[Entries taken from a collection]
■ ■ ■ ■ ■

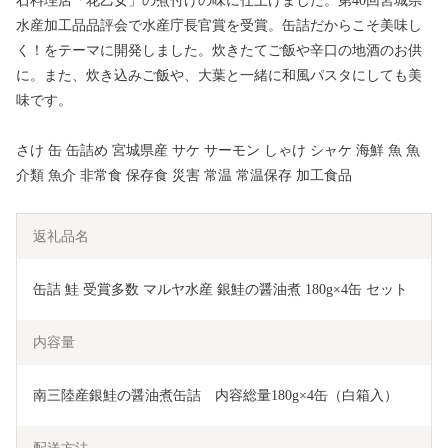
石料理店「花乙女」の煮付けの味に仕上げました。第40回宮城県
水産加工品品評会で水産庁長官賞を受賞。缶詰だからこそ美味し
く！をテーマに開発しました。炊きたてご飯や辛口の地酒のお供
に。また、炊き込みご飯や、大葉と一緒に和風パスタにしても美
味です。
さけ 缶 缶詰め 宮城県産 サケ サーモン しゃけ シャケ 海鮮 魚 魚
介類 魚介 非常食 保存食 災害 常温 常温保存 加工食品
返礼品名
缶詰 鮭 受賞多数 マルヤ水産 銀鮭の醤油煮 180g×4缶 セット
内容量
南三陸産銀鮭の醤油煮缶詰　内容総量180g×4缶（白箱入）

■ ■ ■ ■ ■

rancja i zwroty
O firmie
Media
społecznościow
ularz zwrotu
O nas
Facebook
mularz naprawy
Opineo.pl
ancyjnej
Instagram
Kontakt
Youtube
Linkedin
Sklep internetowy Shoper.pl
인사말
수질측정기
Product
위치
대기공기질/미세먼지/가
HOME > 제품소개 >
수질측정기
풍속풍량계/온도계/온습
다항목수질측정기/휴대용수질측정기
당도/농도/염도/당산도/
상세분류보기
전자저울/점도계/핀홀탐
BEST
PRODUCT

■ ■ ■ ■ ■

• _Assignment_
Output the lines of the records above exactly as they appear, from the line containing "さけ 缶 缶詰め 宮城県産 サケ サーモン しゃけ シャケ 海鮮 魚 魚" through the line containing "南三陸産銀鮭の醤油煮缶詰　内容総量180g×4缶（白箱入）".

• _Reply to the exercise_
さけ 缶 缶詰め 宮城県産 サケ サーモン しゃけ シャケ 海鮮 魚 魚
介類 魚介 非常食 保存食 災害 常温 常温保存 加工食品
返礼品名
缶詰 鮭 受賞多数 マルヤ水産 銀鮭の醤油煮 180g×4缶 セット
内容量
南三陸産銀鮭の醤油煮缶詰　内容総量180g×4缶（白箱入）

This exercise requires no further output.